Sonra annem konuşuyor, ağdalı bir ah’lanmayla;
- Mahalleye rezil olduk. Komşuların diline düştük.
Ablam, beni yeni fark ediyor, ince bir dudak kıvrımıyla gülümsüyor sanki. Ya da bana öyle geliyor. Ona, okuldayken ne kadar alımlı olduğunu söyleyemeyeceğim hiç. İçimde derin bir sızı oluşuyor. Babama ilk kez nefretle bakıyorum.
Babamın benim nefretimden haberi yok, bu sefer anneme dönüp bağırıyor;
- Ben sana dedim, şu kızın saçlarını kestir, ya da eşarp taktır, diye. Ama neymiş, bu saatten sonra takamazmış. Kaç kişi de böyle kızıl saç var ha!
-
Sonra ablama dönüp:
- Kız sen bizim namusumuzu beş paralık mı edeceksin. Lisenin p..lerini peşine takıp
mahalleye kadar getiriyorsun.
Ablam, yağmur gibi akan göz yaşlarıyla bir Madonna gibi masum bakıyor babama. Cılız bir sesle.
- Ama baba ben kötü bir şey yapmadım ki.
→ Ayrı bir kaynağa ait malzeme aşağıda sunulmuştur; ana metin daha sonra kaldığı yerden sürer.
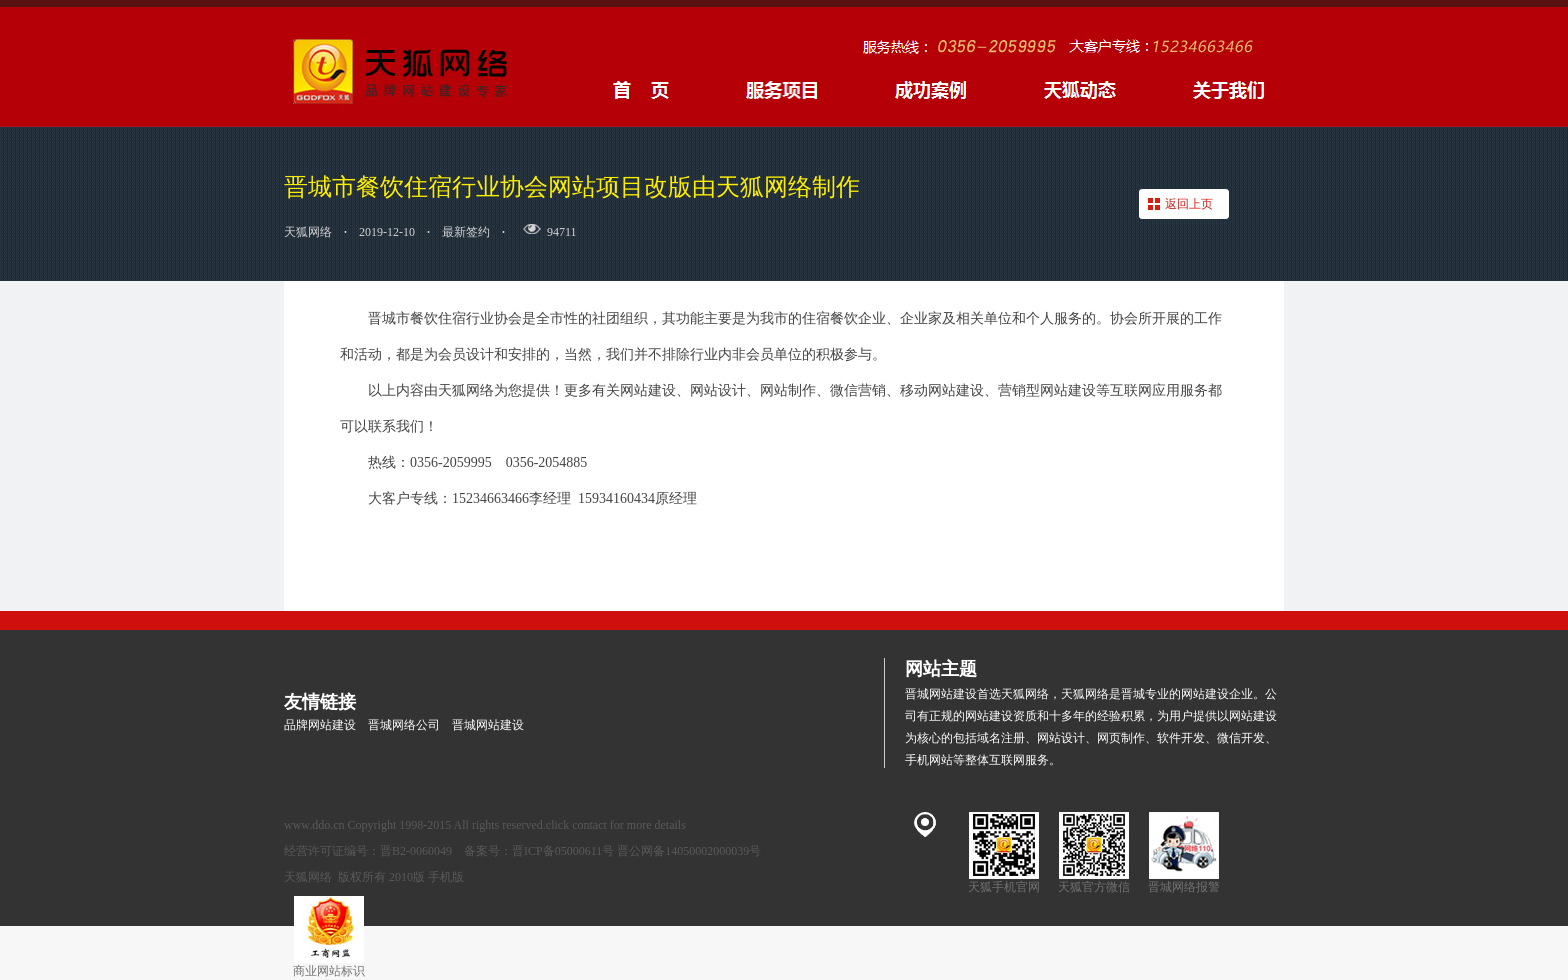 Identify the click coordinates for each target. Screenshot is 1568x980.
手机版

Okulun son günleri diye herkes gitti.
Ben de….
-
İşte o an olan oldu, babam, ablamın üzerine yürüdü. Saçlarını tuttuğu gibi dövmeye başladı. O güne kadar dövülen, böylesi dövülen kimseyi görmemiştim.
Bana garip gelen annemin bu dayağa engel olmamasıydı. Demek ablam gerçekten kötü bir şey yaptı. Yoksa annem onu korurdu. Evet demek büyük bir suç işlemişti ablam.
O sırada babam hem vuruyor hem bağırıyordu.
-Saçlarını da keselim de gör sen. Neriman git makas getir.
Ablam o ana kadar, kurbanlık bir koyun gibi, sessizce yerken dayağı, makas ve saç kelimelerini duyunca, kaçmaya yeltendi. Annem babamın yardımına koştu. İkisi onu zor zaptettiler.
Babam, ip lazım, dedi.
Annem;
-Lale git, mutfaktaki çekmecede çamaşır ipi var, getir, diye bağırdı.
Ben, bana büyük bir görev verilmiş gibi koşarak gittim ve hayatımda ilk kez istenen bir şeyi aramadan buldum.
Ablamı ellerinden ve ayaklarından bağladılar. Annem makası aldı. O ipek gibi yumuşacık kızıl saçlar kesildi. Ablam direnmiyordu artık, kaderine razı bir köle gibi boyun eğmişti. Sadece içli bir hıçkırık duyuluyordu derinlerden bir yerden. Bir kuyunun çıkrığından gelen bir ses..anneannemin bahçesinde vardı kuyu. Tangır tungur bakır kovayı salar, çıkrığı çevirerek çekerdik dolusunu. Anneannem dedeme, bu çok ağlamaya başladı, yağlasana şunu, derdi..
Ablam günlerce yataktan çıkamadı. Dili ve yünü kırpılmış bir kuzu misali yattı günlerce. Utandım gözlerinin içine bakmaya.
Oyunlara daldım yine. Yaz tatili başladı.. Oyun kutsal sığınaktı.
…….
Not: bu öyküdeki kahramanların gerçek hayatla hiçbir ilgisi yoktur.
müget
YORUMLAR
Ben bu öyküyü nasıl kaçırmışım inanamadım bir an.
Neyse ki kiayenin sonunda açıklamayı yapmışsınız gerçek hayatla alakası olmadığını. Ama bu hikayenin çok daha kötülerini yaşıyor çok kızımız ve utandıkları, gururlarını incittiği için konuşamıyor hiç biri ve kendi sessizliklarinin içinde yitip gidiyor sesi.
Hiç bir kızımızın bu dayaklara maruz kalmaması dileği ile kutluyorum kaleminizi ve sevgiler yüreğinize
sevgili Müget,
yazınız çok akıcı ve sade bir dille yazılmış Öncelikle sizi kutluyorum.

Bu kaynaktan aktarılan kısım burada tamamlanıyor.